The phytate issue is not new. Peatman says the poultry industry began looking at it three decades ago because it was under pressure to deal with phosphorus pollution caused by runoff.

“Since fish are in a static pond, it wasn’t as critical from an environmental standpoint for the catfish industry, but the more phosphorus you put into water, the more you’re promoting algae blooms that can cause off-flavor as well as spikes and dips in pond oxygen levels,” Peatman says.

What’s more, phytate may foster the growth of the lethal strain of A. hydrophila.

“This disease came out of nowhere in 2009,” Peatman says. “It had a different profile from diseases we had encountered before, hitting the larger-sized fish more and damaging production just when a pond is ready to be harvested. It hit farmers in the pocket to a magnitude that we haven’t seen in some of these other diseases that usually kill the juvenile fish right after stocking.”

Up until a couple of decades ago, fish meal or animal protein was the key ingredient in fish feed. When the feed industry shifted to less-costly plant-based components, however, phytate levels in ponds started increasing.

“Catfish is often a low-dollar enterprise, and producers can’t afford to pay much for feed,” Peatman says. “As commodity prices, along with foreign competition, increased, we changed to a more plant-based diet. As a result, certain feed mills have put different levels of phytate in their products.”

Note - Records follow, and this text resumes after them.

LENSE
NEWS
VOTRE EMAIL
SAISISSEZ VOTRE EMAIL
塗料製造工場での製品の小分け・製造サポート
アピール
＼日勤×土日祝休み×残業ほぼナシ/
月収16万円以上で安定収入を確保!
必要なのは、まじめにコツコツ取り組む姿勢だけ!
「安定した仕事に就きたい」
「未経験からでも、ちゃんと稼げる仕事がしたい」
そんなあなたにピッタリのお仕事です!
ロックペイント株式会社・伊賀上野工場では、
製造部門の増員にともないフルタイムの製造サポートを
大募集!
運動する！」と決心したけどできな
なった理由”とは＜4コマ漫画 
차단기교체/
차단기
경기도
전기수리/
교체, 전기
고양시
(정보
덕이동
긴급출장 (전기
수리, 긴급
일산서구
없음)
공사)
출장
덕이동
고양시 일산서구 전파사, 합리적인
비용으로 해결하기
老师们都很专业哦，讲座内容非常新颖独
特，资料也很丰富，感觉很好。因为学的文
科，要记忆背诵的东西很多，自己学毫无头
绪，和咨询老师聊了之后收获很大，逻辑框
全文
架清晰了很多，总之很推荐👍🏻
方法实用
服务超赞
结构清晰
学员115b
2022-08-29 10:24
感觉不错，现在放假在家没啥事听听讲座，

In initiating the study, researchers worked with a major feed mill in Alabama to spray the enzyme onto the feed. The additive has to be added after feed goes through the extrusion process. They also tested phytase-containing feed on three catfish farms in west Alabama while conducting lab work and control studies in Auburn and in Arkansas.

“In our pond studies last year, fish grew faster and about 20 to 23 percent larger,” Peatman says. “And they had a better feed-conversion ratio. They were retaining more minerals, particularly iron. That was interesting because we have periodic problems with anemia in our fish, and the addditive almost doubled the amount of iron in the liver of fish. They had more red blood cells, which may have contributed to their growth.”

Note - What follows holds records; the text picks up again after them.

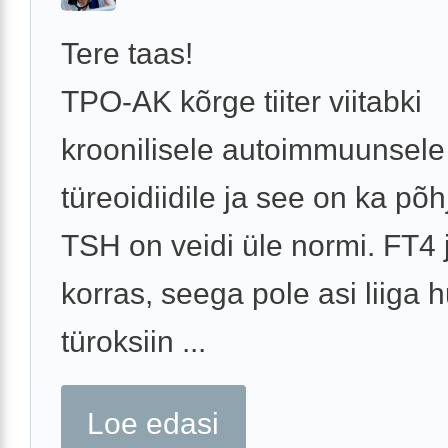
Tere taas!
TPO-AK kõrge tiiter viitabki
kroonilisele autoimmuunsele
türeoidiidile ja see on ka põh
TSH on veidi üle normi. FT4 
korras, seega pole asi liiga hu
türoksiin ...
Loe edasi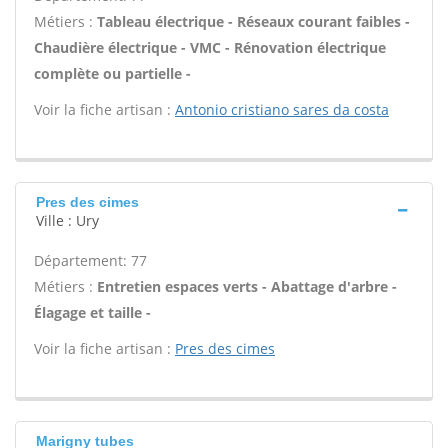
Métiers :
Tableau électrique - Réseaux courant faibles -
Chaudière électrique - VMC - Rénovation électrique
complète ou partielle -
Voir la fiche artisan :
Antonio cristiano sares da costa
Pres des cimes
Ville : Ury
Département: 77
Métiers :
Entretien espaces verts - Abattage d'arbre -
Élagage et taille -
Voir la fiche artisan :
Pres des cimes
Marigny tubes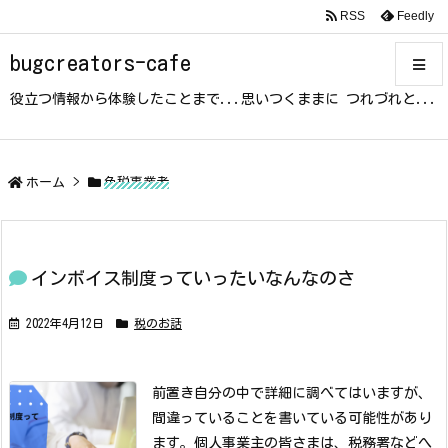
RSS
Feedly
bugcreators-cafe
役立つ情報から体験したことまで...思いつくままに つれづれと...
メニュ
サイド
ホーム
>
免税事業者
前へ
インボイス制度っていったいなんなのさ
次へ
2022年4月12日
税のお話
検索
前置き
自分の中で詳細に調べてはいますが、
間違っていることを書いている可能性があり
ます。
個人事業主の皆さまは、税務署などへ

The results appear to be consistent in this year’s harvest, too, with gains in performance and improved blood work.

For the 2016 growing season, almost all feed that was fed in Alabama catfish ponds had phytase in it for the first time, Peatman says.

“Both major feed mills in the state paid for professional spray equipment to apply it, and the price per ton is pretty low,” he says. “The average price per ton for catfish feed varies between $375 and $400. Depending on how much the mills add for the actual enzyme cost and to recoup some of their equipment cost, the cost of the additive is about $4 to $6 per ton. That’s a small price compared to the gains we’re seeing.”

Peatman doesn’t believe the feed additive will be a silver bullet for getting rid of A. hydrophila in catfish ponds, but it’s a step in the right direction.

“It looks to be a disease impacted by the environment,” he says. “As the environment degrades, the producer is feeding heavily, water quality goes down, and the disease shows up. If we can clean up the water by putting less phosphorus into it and improve the feeding efficiency, we can decrease the waste in ponds.”

Continuing research and industry trials in the coming months will seek to answer the following questions:

  • What’s the most effective level of phytase inclusion in the catfish diet?
  • Does phytase addition reduce A. hydrophia outbreaks or their severity?
  • How does a 28-percent diet with phytase inclusion compare in performance with a 32-percent diet without phytase?
  • What is the effectiveness of the addition of phytase versus high levels of dietary iron in combating anemia?